§ EXERCISE REQUIREMENTS:
Please return exactly the lines from the one containing "Michael Pittman (15, 1625)" through the end of the records, including both.

§ TASK MATERIAL:

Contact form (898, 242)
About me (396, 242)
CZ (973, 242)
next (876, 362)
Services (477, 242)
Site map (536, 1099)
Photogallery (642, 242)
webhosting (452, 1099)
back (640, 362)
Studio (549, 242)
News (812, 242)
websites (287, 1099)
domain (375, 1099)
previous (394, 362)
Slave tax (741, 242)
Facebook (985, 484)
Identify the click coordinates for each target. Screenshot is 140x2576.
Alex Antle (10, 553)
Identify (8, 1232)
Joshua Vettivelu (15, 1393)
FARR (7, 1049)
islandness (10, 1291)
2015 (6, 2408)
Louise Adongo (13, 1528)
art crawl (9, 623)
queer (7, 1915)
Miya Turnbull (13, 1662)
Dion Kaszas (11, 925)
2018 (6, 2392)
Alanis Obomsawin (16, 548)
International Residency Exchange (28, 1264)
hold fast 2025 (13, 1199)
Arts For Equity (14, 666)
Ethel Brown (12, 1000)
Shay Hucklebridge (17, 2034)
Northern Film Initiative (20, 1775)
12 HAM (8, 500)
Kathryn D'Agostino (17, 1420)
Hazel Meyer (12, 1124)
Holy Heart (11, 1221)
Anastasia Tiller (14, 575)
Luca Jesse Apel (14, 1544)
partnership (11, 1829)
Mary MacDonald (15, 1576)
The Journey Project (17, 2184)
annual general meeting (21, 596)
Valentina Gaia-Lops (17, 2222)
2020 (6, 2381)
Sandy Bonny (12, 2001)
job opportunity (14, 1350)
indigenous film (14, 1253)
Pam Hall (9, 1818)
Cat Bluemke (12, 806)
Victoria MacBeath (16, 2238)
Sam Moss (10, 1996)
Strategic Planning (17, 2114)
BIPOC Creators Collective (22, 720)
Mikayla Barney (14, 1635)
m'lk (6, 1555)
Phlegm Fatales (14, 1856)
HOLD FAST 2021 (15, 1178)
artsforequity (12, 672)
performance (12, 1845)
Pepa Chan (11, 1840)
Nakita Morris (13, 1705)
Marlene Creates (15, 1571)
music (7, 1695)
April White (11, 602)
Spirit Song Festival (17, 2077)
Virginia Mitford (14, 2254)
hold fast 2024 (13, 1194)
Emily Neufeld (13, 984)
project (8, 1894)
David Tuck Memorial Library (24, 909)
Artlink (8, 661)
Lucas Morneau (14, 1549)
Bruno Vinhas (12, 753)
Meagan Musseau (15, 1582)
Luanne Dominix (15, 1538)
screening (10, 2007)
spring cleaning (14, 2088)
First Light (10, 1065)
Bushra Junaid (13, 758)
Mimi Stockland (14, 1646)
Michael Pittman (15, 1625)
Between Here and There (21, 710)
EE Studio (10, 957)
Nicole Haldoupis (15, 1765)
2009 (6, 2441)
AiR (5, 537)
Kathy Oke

§ EXPECTED ANSWER:
Michael Pittman (15, 1625)
Between Here and There (21, 710)
EE Studio (10, 957)
Nicole Haldoupis (15, 1765)
2009 (6, 2441)
AiR (5, 537)
Kathy Oke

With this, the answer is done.